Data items
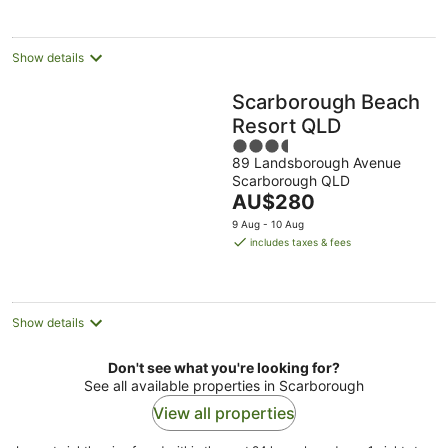
Show details
Scarborough Beach
Resort QLD
3.5
89 Landsborough Avenue
out
Scarborough QLD
of
The
AU$280
5
price
9 Aug - 10 Aug
is
includes taxes & fees
AU$280
per
night
Show details
Don't see what you're looking for?
See all available properties in Scarborough
View all properties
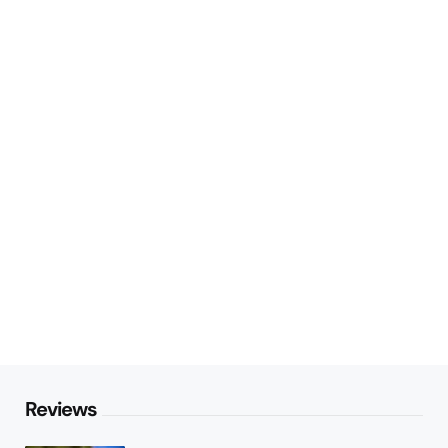
Reviews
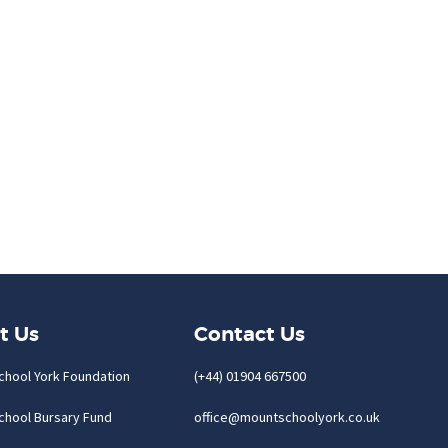
t Us
Contact Us
chool York Foundation
(+44) 01904 667500
chool Bursary Fund
office@mountschoolyork.co.uk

▶ [What you need to do]:
Copy the records exactly; no image should appear in the result.

▶ [Finished task]:
Show details
Scarborough Beach
Resort QLD
3.5
89 Landsborough Avenue
out
Scarborough QLD
of
The
AU$280
5
price
9 Aug - 10 Aug
is
includes taxes & fees
AU$280
per
night
Show details
Don't see what you're looking for?
See all available properties in Scarborough
View all properties
Reviews
t Us
Contact Us
chool York Foundation
(+44) 01904 667500
chool Bursary Fund
office@mountschoolyork.co.uk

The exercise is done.